The gardens feature a worldwide renowned collections of rhododendrons, reaching the height of trees (!), including those created by Charles Dexter, who did his ground-breaking plant hybridizing work here. Most of them were still in full bloom and just gorgeous! Besides that, the garden is known for its variety of hydrangeas, accompanied by daylilies, peonies(pic) and hostas in abundance.

The gardens date back to 1677, when Lydia Wing Hamilton Abbott lived on the land. Charles Owen Dexter was the next owner of the land, then known as Shawme Farm, in 1921. He turned the wooded farm into a country estate. Mr. Lilly planned to create an automobile museum in memory of his father, who collected things from the time he was a child, from weather vanes to artwork to automobiles.


What a great, sunny morning to be outside and get a garden tour! We really enjoyed it, before heading out to Boston at 1:30 pm - which was a pain i.t.a.: Instead of one hour, it took us two hours to get into town, then another 1/2 hour to find parking around South Station. Traffic was horrible, drivers are bad, honking and driving too fast and aggressive, up to 10 lanes, parking a challenge. Finally, at 4:30 pm, we had checked in and stored our luggage at the AMTRAK railroad station and had gotten rid of our rental car at Alamo's. We have driven over 1,000 miles in 10 days - not much in the West, but quite a bit in New England. Boy, what a drive! Would rate Boston # 4 after New York, Los Angeles and Houston when it comes to cities you should avoid driving.

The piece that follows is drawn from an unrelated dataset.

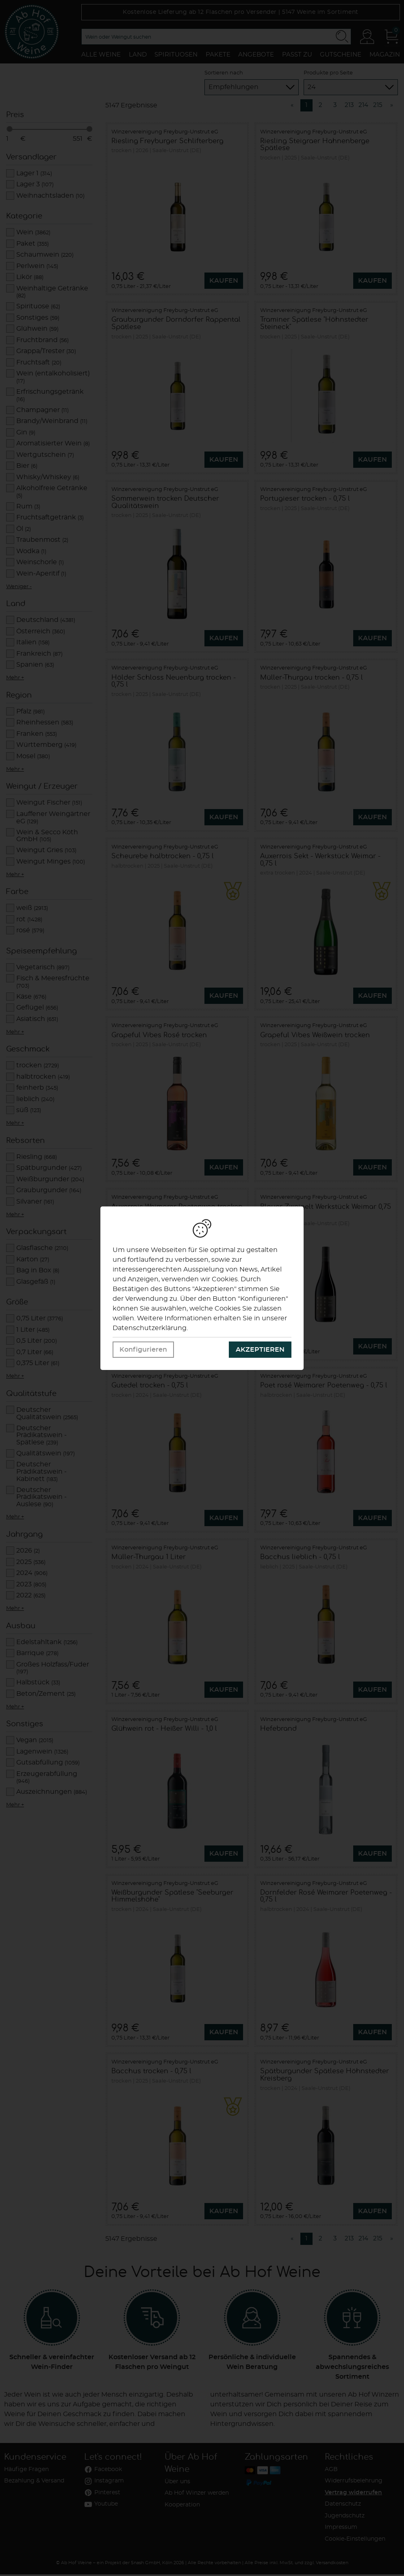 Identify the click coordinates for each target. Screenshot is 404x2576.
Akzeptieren (260, 1349)
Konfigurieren (143, 1349)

Back to Boston, we explored the city some more, visited a large (cheap) farmers' market (pic) closeby the Boston Public Market, where we, eventually, had a beer and ate our last seafood. Sat on a bench and watched people at Quincy Market (pic) before we walked back on Harbor Walk towards South Station, where our train to Washington DC departed at 9:30 pm (with a little delay).


Freitag, 2. Juni 2017

The Pilgrims' first settlement


We left MV on Thursday in the sunshine, what a pity! Would have loved to stay for one more day. Fortunately, we had at least taken a couple of pics still this morning before our gourmet breakfast à la carte in the hotel.
Picked up our car in New Bedford (pic above) and drove on towards Plymouth, along the coast, where most beaches (see pic above) are private and not easily accessible. Since we had a little bit of time before our tour in the Pilgrim Hall Museum, we explored Main Street Plymouth (pic), which is much more attractive than we remembered, with many bakeries, cafés, restaurants and shops now - and the waterfront and marina (pic), where the famous "Mayflower" a replica of the original Pilgrims' boat - who arrived here in 1620 - is usually anchored. Due to "Plymouth 400", the 400th anniversary of Plymouth in 2020 the boat was brought to Mystic for restauration. Plymouth was the second lasting settlement of Englishmen in the U.S. after Jamestown.

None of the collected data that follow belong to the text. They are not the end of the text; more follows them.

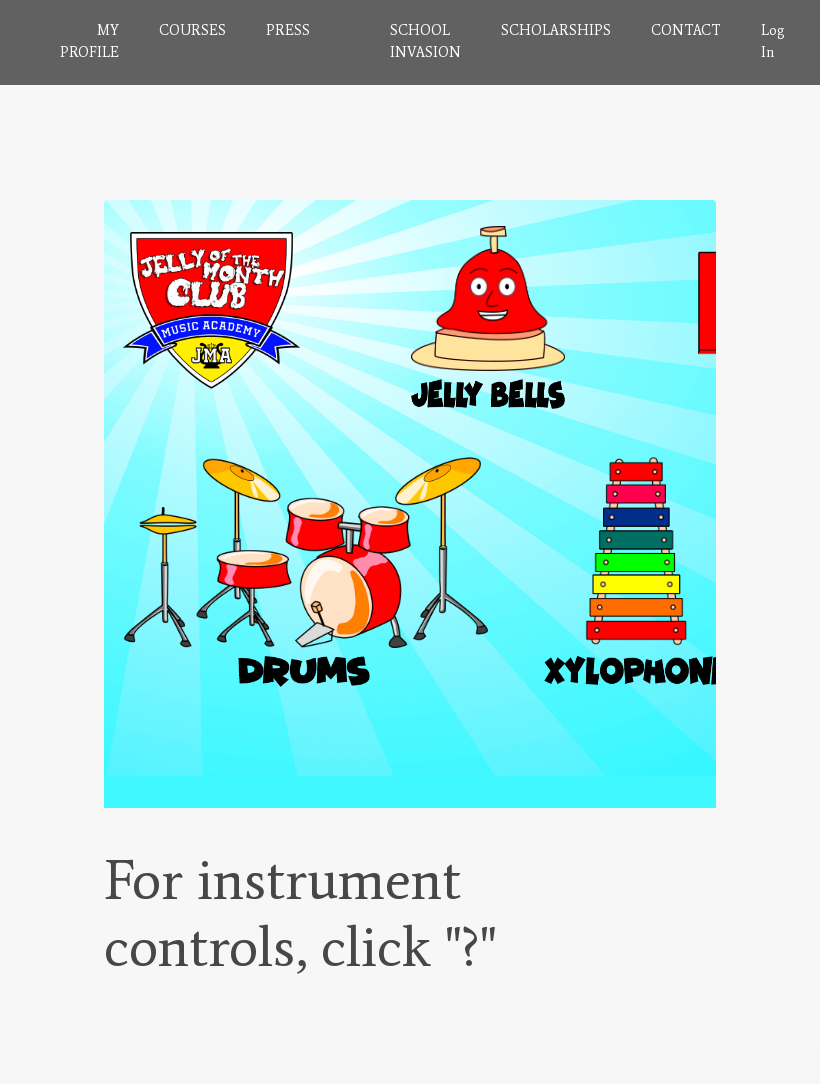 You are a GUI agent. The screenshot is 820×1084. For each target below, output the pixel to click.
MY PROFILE (89, 41)
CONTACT (686, 30)
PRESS (288, 30)
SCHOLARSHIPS (556, 30)
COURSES (192, 30)
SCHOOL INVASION (425, 41) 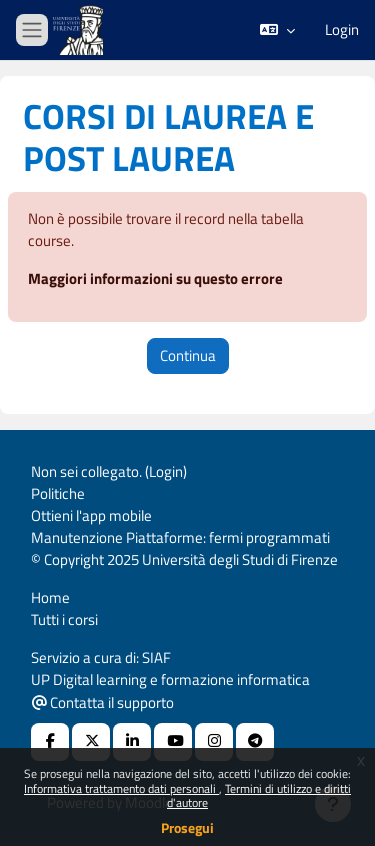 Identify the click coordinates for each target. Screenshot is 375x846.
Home (50, 597)
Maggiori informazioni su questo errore (155, 278)
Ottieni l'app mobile (91, 515)
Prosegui (187, 827)
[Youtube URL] (173, 742)
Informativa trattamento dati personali (121, 788)
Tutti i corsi (64, 619)
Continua (188, 355)
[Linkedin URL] (132, 742)
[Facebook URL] (50, 742)
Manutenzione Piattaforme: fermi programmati (180, 537)
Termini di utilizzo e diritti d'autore (259, 795)
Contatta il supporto (103, 702)
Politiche (58, 493)
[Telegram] (255, 742)
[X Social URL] (91, 742)
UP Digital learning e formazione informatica (170, 679)
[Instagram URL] (214, 742)
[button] (277, 30)
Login (342, 30)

The museum showed very interesting with its original Pilgrims' relicts, good background for our following visit at Plymouth Plantation, a reconstruction of the original settlement Plimouth as well as a village of the Wampanaug, the local native americans. A thunderstorm went through and we had to run from one structure to the next to avoid getting too wet.


A seasonal farmers' market (pic) took place on the grounds this afternoon, and, to our full surprise, it was more of a gourmet market, with a band playing and foodtrucks, than a regular veggie/flowers market. But, we forgot that we are 1. in New England and 2. in Plymouth, where many baby-boomers recently bought property and settled.

Our hotel today was somehow "in the woods", in a neighborhood called Pine Hills, a coupe of miles outside town, very hidden and secluded. Didn't know, that we are facing a 5-star luxury hotel in the shape of a castle and, even better, we got one of the two rooms in the tower, with a large bathroom, a balcony towards the beautifully manicured gardens (with loudly croaking frogs in the pond). Also, a spa (which we didn't get a chance to try) and a bistro belonged to the new and immaculate complex.





Paul picked us up for dinner in Rye Tavern, a former farmhouse, also located in the woods. There, we had probably our last great seafood dishes, pan-seared scallops and black bass, delicious! Accompanied by good beer and good conversation in was a pleasant evening.